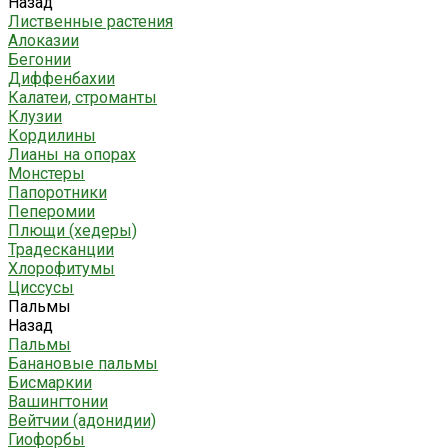
Назад
Лиственные растения
Алоказии
Бегонии
Диффенбахии
Калатеи, строманты
Клузии
Кордилины
Лианы на опорах
Монстеры
Папоротники
Пеперомии
Плющи (хедеры)
Традесканции
Хлорофитумы
Циссусы
Пальмы
Назад
Пальмы
Банановые пальмы
Бисмаркии
Вашингтонии
Вейтчии (адонидии)
Гиофорбы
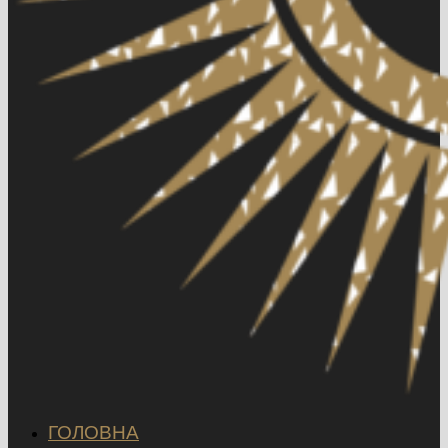
ГОЛОВНА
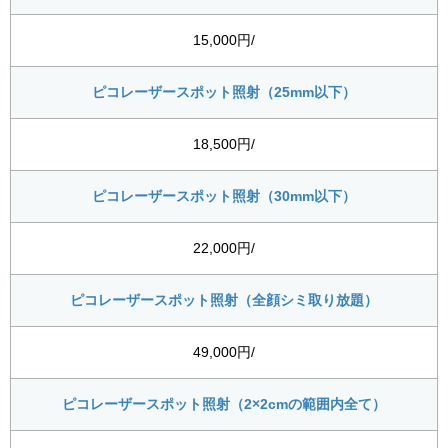
15,000円/
ピコレーザースポット照射（25mm以下）
18,500円/
ピコレーザースポット照射（30mm以下）
22,000円/
ピコレーザースポット照射（全顔シミ取り放題）
49,000円/
ピコレーザースポット照射（2×2cmの範囲内全て）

****************************************

## TASK DETAILS
Give the entries again word for word, but skip the pictures.

## WRITTEN RESPONSE
Назад
Лиственные растения
Алоказии
Бегонии
Диффенбахии
Калатеи, строманты
Клузии
Кордилины
Лианы на опорах
Монстеры
Папоротники
Пеперомии
Плющи (хедеры)
Традесканции
Хлорофитумы
Циссусы
Пальмы
Назад
Пальмы
Банановые пальмы
Бисмаркии
Вашингтонии
Вейтчии (адонидии)
Гиофорбы
ГОЛОВНА
15,000円/
ピコレーザースポット照射（25mm以下）
18,500円/
ピコレーザースポット照射（30mm以下）
22,000円/
ピコレーザースポット照射（全顔シミ取り放題）
49,000円/
ピコレーザースポット照射（2×2cmの範囲内全て）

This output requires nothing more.